Bezzasadna interwencja
Bezmyślne zachowanie 19-letniej mieszkanki Zawiercia, wywołało niepotrzebne czynności służb mundurowych. Kobieta dodzwoniła się na numer alarmowy 112, informując, że została ugodzona nożem. Kiedy policjanci namierzyli zgłaszającą, okazało się, że nic jej nie jest. Potrzebowała tylko, aby ktoś podwiózł ją do domu, gdyż pokłóciła się z chłopakiem...

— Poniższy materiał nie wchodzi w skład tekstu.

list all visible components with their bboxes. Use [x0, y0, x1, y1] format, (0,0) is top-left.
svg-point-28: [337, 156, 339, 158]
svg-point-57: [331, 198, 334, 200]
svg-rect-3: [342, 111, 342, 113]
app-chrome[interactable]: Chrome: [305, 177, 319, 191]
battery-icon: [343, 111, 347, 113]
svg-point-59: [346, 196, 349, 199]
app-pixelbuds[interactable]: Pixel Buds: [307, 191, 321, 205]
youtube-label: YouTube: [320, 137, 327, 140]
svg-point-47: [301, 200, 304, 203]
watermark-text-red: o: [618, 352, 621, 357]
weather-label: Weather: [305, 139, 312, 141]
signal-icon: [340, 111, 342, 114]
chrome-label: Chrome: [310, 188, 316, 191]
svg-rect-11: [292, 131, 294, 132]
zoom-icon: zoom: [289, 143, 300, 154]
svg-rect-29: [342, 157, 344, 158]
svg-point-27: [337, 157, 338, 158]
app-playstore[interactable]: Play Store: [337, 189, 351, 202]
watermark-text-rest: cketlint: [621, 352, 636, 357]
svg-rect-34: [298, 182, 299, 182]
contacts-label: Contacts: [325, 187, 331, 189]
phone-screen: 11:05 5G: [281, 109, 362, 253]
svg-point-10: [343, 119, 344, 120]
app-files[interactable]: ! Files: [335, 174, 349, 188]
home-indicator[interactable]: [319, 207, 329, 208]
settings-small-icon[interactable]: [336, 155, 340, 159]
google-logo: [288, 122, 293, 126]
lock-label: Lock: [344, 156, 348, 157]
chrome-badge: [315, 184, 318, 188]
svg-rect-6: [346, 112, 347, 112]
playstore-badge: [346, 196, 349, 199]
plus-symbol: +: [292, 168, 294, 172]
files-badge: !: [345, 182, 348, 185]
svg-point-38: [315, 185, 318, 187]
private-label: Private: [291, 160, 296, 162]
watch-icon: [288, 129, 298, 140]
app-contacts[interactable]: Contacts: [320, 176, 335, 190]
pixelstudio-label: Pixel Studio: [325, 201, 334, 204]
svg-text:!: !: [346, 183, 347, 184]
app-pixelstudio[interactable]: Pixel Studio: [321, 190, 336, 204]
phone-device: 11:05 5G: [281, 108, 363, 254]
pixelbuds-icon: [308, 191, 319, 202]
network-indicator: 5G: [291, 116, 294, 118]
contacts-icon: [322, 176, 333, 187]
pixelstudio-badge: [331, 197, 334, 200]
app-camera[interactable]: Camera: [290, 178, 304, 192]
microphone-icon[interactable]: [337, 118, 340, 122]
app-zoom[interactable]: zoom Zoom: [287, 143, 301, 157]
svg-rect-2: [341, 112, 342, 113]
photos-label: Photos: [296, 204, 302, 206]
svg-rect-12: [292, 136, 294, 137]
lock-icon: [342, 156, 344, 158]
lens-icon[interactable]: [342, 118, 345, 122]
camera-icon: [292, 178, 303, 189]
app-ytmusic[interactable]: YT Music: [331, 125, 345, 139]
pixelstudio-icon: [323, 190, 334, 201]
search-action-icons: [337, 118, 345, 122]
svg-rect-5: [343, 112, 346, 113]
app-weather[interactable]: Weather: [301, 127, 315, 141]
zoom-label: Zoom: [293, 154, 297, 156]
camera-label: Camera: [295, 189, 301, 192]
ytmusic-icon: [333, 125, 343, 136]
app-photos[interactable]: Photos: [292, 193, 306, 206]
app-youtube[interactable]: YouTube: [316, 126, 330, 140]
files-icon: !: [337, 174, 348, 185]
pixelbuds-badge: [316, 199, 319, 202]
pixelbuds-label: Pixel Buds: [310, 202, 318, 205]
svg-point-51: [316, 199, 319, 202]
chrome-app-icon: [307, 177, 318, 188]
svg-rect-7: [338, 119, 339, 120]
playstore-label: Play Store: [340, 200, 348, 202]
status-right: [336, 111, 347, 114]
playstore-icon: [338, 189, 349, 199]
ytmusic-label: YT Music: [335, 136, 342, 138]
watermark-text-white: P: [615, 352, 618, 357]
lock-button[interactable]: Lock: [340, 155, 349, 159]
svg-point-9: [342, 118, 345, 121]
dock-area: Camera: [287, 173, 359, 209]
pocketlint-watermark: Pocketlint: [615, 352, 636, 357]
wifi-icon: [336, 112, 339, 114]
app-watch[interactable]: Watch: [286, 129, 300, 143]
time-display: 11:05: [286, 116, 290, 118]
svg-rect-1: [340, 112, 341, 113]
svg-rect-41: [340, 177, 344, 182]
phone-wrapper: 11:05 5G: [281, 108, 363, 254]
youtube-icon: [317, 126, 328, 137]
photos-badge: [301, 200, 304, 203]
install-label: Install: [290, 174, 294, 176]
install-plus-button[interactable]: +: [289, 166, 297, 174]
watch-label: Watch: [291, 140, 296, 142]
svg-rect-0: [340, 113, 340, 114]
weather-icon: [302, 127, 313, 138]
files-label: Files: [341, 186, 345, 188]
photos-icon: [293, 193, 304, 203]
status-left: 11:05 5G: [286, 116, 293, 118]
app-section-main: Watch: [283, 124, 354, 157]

Około godziny 3.00 anonimowa kobieta, dodzwoniła się na numerr alarmowy 112 do Wojewódzkiego Centrum Powiadamiania Ratunkowego, informując, że została ugodzona nożem. Po czym rozłączyła się nie podając danych dotyczących swojej tożsamości, jak również miejsca zdarzenia. Informacja została przekazana do oficera dyżurnego myszkowskiej komendy, gdyż lokalizator wskazywał adres na terenie powiatu myszkowskiego. Mundurowi namierzyli zgłaszającą w jednym z domów w Żarkach. 19-letnia mieszkanka Zawiercia, oświadczyła policjantom, że nic jej się nie stało. Całe zdarzenie wymyśliła, gdyż potrzebowała jedynie, aby ktoś zawiózł ją do domu, bo pokłóciła się z chłopakiem. Za wywołanie niepotrzebnej czynności służb, fałszywą informacją lub wprowadzeniem w błąd w inny sposób, kodeks wykroczeń przewiduje karę grzywny do 1500 złotych. Sąd może też orzec nawiązkę do 1000 złotych.
Przypominamy również, że numery alarmowe służą do wzywania wszelkiego rodzaju pomocy i nie należy ich używać w nieuzasadnionych przypadkach. Dzwoniąc bez żadnej potrzeby, blokujesz linię telefoniczną osobie, która naprawdę może potrzebować natychmiastowej pomocy!